Independent Practice and Physician Supervision

Whether a CRNA works independently or under physician supervision depends on state law. Approximately 19 states allow CRNAs to provide anesthesia without any supervision or direction from a physician. In these states, CRNAs can evaluate patients, develop anesthesia plans, and manage care entirely on their own. In other states, some level of physician involvement is required, though the specifics vary widely.

The safety question around independent CRNA practice has been studied extensively. A large analysis of obstetric anesthesia care found no systematic differences in complication rates between hospitals using different staffing models, whether anesthesiologists worked alone, CRNAs worked independently, or the two collaborated. The authors concluded that restricting which licensed providers can deliver anesthesia may not improve safety outcomes, at least in obstetric settings. That said, high-risk patients tend to be referred to facilities with more specialized staffing, which makes direct comparisons between practice models complicated.

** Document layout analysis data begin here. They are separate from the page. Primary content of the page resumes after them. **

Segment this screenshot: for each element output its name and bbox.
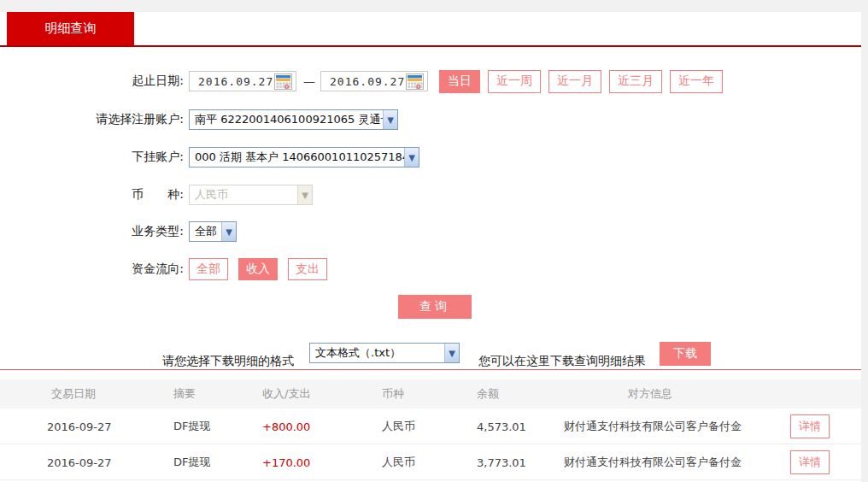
download-format-label: 请您选择下载明细的格式 (162, 354, 294, 369)
fund-direction-row: 资金流向: 全部 收入 支出 (0, 257, 337, 281)
date-separator: — (303, 74, 315, 88)
currency-row: 币 种: 人民币 ▼ (0, 184, 313, 206)
quick-btn-month[interactable]: 近一月 (548, 70, 601, 93)
header-currency: 币种 (382, 386, 404, 402)
sub-account-label: 下挂账户: (0, 150, 184, 165)
cell-date: 2016-09-27 (47, 420, 112, 432)
cell-amount: +800.00 (262, 420, 310, 432)
header-balance: 余额 (477, 386, 499, 402)
cell-currency: 人民币 (382, 419, 415, 434)
header-counterparty: 对方信息 (628, 386, 672, 402)
detail-button[interactable]: 详情 (790, 450, 830, 474)
flow-btn-expense[interactable]: 支出 (288, 258, 327, 280)
end-date-value: 2016.09.27 (330, 75, 406, 88)
date-range-row: 起止日期: 2016.09.27 — 2016.09.27 (0, 70, 723, 92)
calendar-icon[interactable] (406, 73, 424, 90)
quick-btn-year-label: 近一年 (678, 73, 714, 89)
table-top-divider (0, 369, 861, 370)
quick-btn-today-label: 当日 (448, 73, 472, 89)
query-button[interactable]: 查询 (398, 295, 472, 319)
register-account-value: 南平 6222001406100921065 灵通卡 (190, 112, 383, 127)
cell-counterparty: 财付通支付科技有限公司客户备付金 (564, 419, 742, 434)
query-button-label: 查询 (419, 299, 450, 314)
download-format-select[interactable]: 文本格式（.txt） ▼ (309, 343, 460, 363)
currency-label: 币 种: (0, 187, 184, 203)
content-panel: 明细查询 起止日期: 2016.09.27 — 2016.09.27 (0, 12, 861, 482)
flow-btn-income-label: 收入 (246, 262, 270, 277)
quick-btn-year[interactable]: 近一年 (670, 70, 723, 93)
header-date: 交易日期 (51, 386, 96, 402)
flow-btn-expense-label: 支出 (296, 262, 320, 277)
business-type-label: 业务类型: (0, 224, 184, 239)
quick-btn-week[interactable]: 近一周 (488, 70, 541, 93)
fund-direction-label: 资金流向: (0, 262, 184, 277)
sub-account-value: 000 活期 基本户 1406600101102571848 (190, 150, 404, 165)
download-format-value: 文本格式（.txt） (310, 345, 444, 361)
header-amount: 收入/支出 (262, 386, 310, 402)
start-date-value: 2016.09.27 (198, 75, 274, 88)
chevron-down-icon[interactable]: ▼ (383, 110, 397, 129)
download-hint: 您可以在这里下载查询明细结果 (478, 354, 646, 369)
tab-detail-query[interactable]: 明细查询 (7, 12, 134, 45)
header-summary: 摘要 (173, 386, 196, 402)
register-account-label: 请选择注册账户: (0, 112, 184, 127)
cell-counterparty: 财付通支付科技有限公司客户备付金 (564, 455, 742, 470)
flow-btn-all[interactable]: 全部 (189, 258, 228, 280)
register-account-select[interactable]: 南平 6222001406100921065 灵通卡 ▼ (189, 109, 398, 130)
start-date-input[interactable]: 2016.09.27 (189, 71, 296, 91)
flow-btn-all-label: 全部 (196, 262, 220, 277)
chevron-down-icon[interactable]: ▼ (404, 148, 419, 167)
chevron-down-icon[interactable]: ▼ (221, 222, 236, 241)
cell-balance: 4,573.01 (477, 420, 526, 432)
currency-value: 人民币 (190, 187, 297, 203)
table-header: 交易日期 摘要 收入/支出 币种 余额 对方信息 (0, 379, 861, 409)
download-button-label: 下载 (673, 346, 697, 362)
business-type-value: 全部 (190, 224, 221, 239)
cell-summary: DF提现 (173, 455, 211, 470)
register-account-row: 请选择注册账户: 南平 6222001406100921065 灵通卡 ▼ (0, 109, 398, 131)
date-range-label: 起止日期: (0, 73, 184, 89)
business-type-row: 业务类型: 全部 ▼ (0, 220, 237, 243)
quick-btn-week-label: 近一周 (496, 73, 532, 89)
quick-btn-3months-label: 近三月 (618, 73, 654, 89)
sub-account-row: 下挂账户: 000 活期 基本户 1406600101102571848 ▼ (0, 146, 419, 168)
chevron-down-icon: ▼ (297, 185, 312, 204)
tab-label: 明细查询 (45, 21, 97, 37)
cell-currency: 人民币 (382, 455, 415, 470)
table-row: 2016-09-27 DF提现 +800.00 人民币 4,573.01 财付通… (0, 409, 861, 444)
cell-summary: DF提现 (173, 419, 211, 434)
quick-btn-today[interactable]: 当日 (439, 70, 480, 93)
cell-balance: 3,773.01 (477, 456, 526, 468)
download-button[interactable]: 下载 (660, 342, 711, 366)
quick-btn-month-label: 近一月 (557, 73, 593, 89)
currency-select: 人民币 ▼ (189, 185, 313, 205)
cell-date: 2016-09-27 (47, 456, 112, 468)
detail-button[interactable]: 详情 (790, 414, 830, 438)
end-date-input[interactable]: 2016.09.27 (320, 71, 428, 91)
flow-btn-income[interactable]: 收入 (238, 258, 278, 280)
sub-account-select[interactable]: 000 活期 基本户 1406600101102571848 ▼ (189, 147, 419, 168)
calendar-icon[interactable] (274, 73, 292, 90)
table-row: 2016-09-27 DF提现 +170.00 人民币 3,773.01 财付通… (0, 444, 861, 480)
quick-btn-3months[interactable]: 近三月 (609, 70, 662, 93)
tab-underline (0, 45, 861, 47)
chevron-down-icon[interactable]: ▼ (444, 344, 459, 362)
cell-amount: +170.00 (262, 456, 310, 468)
business-type-select[interactable]: 全部 ▼ (189, 221, 237, 242)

Education and Certification Requirements

Becoming a CRNA requires a significant educational commitment. Candidates must first earn a bachelor of science in nursing, obtain an RN license, and work in an acute care setting, typically an intensive care unit, for at least one year. Many programs prefer two or more years of critical care experience because it builds the clinical judgment needed for anesthesia training.

As of January 2022, all students entering accredited nurse anesthesia programs must graduate with a doctoral degree, either a Doctor of Nursing Practice (DNP) or a Doctor of Nurse Anesthesia Practice (DNAP). Programs typically take three to four years and include extensive clinical hours alongside coursework in pharmacology, anatomy, physiology, and anesthesia techniques. This doctoral requirement places CRNAs among the most highly educated nursing professionals.

After graduating, candidates must pass a national certification exam. Maintaining the credential requires ongoing education through the Continued Professional Certification (CPC) program, which renews every four years. Each cycle requires 100 credits split between educational and professional development categories, with a midpoint check-in at the two-year mark to help CRNAs stay on track.

How CRNAs Differ From Anesthesiologists

The most common point of confusion is the difference between a CRNA and an anesthesiologist. Anesthesiologists are physicians who complete medical school followed by a residency in anesthesiology. CRNAs follow the nursing education pathway, culminating in a doctoral nursing degree. Both deliver the same types of anesthesia and manage patients throughout surgery.

In day-to-day practice, the overlap is substantial. Both professionals perform preoperative assessments, administer anesthesia, manage airways, place arterial and central lines when needed, and monitor patients through recovery. The key differences are in their training backgrounds, the clinical settings where they’re most common, and whether state law requires physician involvement. In large academic hospitals, anesthesiologists and CRNAs frequently work as a team. In rural hospitals, standalone surgical centers, and military field hospitals, CRNAs often practice with a high degree of autonomy.

Salary and Job Demand

CRNAs are among the best-compensated professionals in nursing. The median annual wage was $212,650 in May 2023, according to the Bureau of Labor Statistics. Salaries vary by region, with higher pay common in rural areas or states where CRNAs practice independently, partly because demand outstrips supply in those locations.

Demand for CRNAs is expected to remain strong. An aging population means more surgeries, and the shortage of anesthesiologists in rural and underserved areas keeps CRNAs essential to maintaining access to surgical care. The combination of high compensation, strong job security, and clinical autonomy makes it one of the most competitive advanced practice nursing careers.